The items here are only vaguely related to one another, and thus grouped under the equally vague subheading “culture”. Make of them what you will.
First, from New York Magazine, Jack Welch’s ire at the media’s obsession with overly-high CEO pays. Leave them alone, he says, and even suggests that they are deserving of more. Oh, NBC, how I would resist you if you didn’t have some of the only good television programming in the country.
Second, a Center for American Progress article on somewhat new FCC Chairman Kevin Martin whose ethics seem dubious and thus will no doubt herald another new era of media conglomeration and homogenization. Hooray.
Thirdly (awkward diction, yikes), some mildly philosophical (academic, even!) items. The Guardian today had an article ripe for dissection by even the least apt cultural theorists. Baudrillard is no doubt crying (if he’s read the article), though given the self-importance that permeates his essays, its difficult to tell why. But in all seriousness, ethnography kills its subjects. And as a reprieve from praxis, we shift to the abstract and this article on Pessimism vs. Existentialism. Nietzsche will have his day yet.

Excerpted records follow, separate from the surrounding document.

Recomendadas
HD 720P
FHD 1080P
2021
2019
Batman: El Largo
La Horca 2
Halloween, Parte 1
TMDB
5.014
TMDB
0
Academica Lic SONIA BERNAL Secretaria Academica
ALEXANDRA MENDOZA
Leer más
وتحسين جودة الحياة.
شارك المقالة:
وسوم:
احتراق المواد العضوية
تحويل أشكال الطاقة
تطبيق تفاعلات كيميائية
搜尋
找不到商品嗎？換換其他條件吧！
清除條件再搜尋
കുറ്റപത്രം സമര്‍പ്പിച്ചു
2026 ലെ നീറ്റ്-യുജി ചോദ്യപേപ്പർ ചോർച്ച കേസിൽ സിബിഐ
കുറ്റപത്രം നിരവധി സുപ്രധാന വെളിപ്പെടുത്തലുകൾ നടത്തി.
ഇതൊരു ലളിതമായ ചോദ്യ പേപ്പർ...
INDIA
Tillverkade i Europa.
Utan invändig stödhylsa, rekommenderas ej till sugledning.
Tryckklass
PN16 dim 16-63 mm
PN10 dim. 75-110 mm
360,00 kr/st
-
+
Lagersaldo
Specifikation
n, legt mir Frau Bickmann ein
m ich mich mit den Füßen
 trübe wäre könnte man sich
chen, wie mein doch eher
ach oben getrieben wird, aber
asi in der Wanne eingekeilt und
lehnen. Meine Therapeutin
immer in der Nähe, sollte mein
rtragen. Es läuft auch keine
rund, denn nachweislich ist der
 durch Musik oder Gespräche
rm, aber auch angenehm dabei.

And lastly, David Sedaris deals with birds.
From my favorite design blog, an interesting piece on an old book “Quintessence” which examines the social value certain products accumulate. What with the 100% likelihood of me owning an iPhone and my refusal to buy generic cereals, the post seemed relevant to me.
In television - no doubt all of you have seen this on youtube or elsewhere: O’Reilly’s appearance on Colbert’s show and vice versa. If not, read this review from the NYT. And maybe tomorrow I’ll muster the energy to seek out the video clips for you.
Monsieur Mulligan wrote about OJ’s book several weels ago, before it was abandoned by its publishers. Somehow, however, Vanity Fair managed to find a copy (and I believe Newsweek printed a chapter last week). Anyhow, Vanity Fair has an interesting review of what still seems to me a disturbing, disturbing piece of…literature.
Now for film. First, a review of Doug Aitken’s “Sleepwalkers” exhibit currently at MoMA. I have promised myself I will see it before it closes, but with the knowledge that many such promises have been broken. But now I’ll feel the collected guilty of this readership (does it exist?) if I don’t. So that’s something.
Last, suggestions for movies here, and here, and, if you’re way behind in things, here.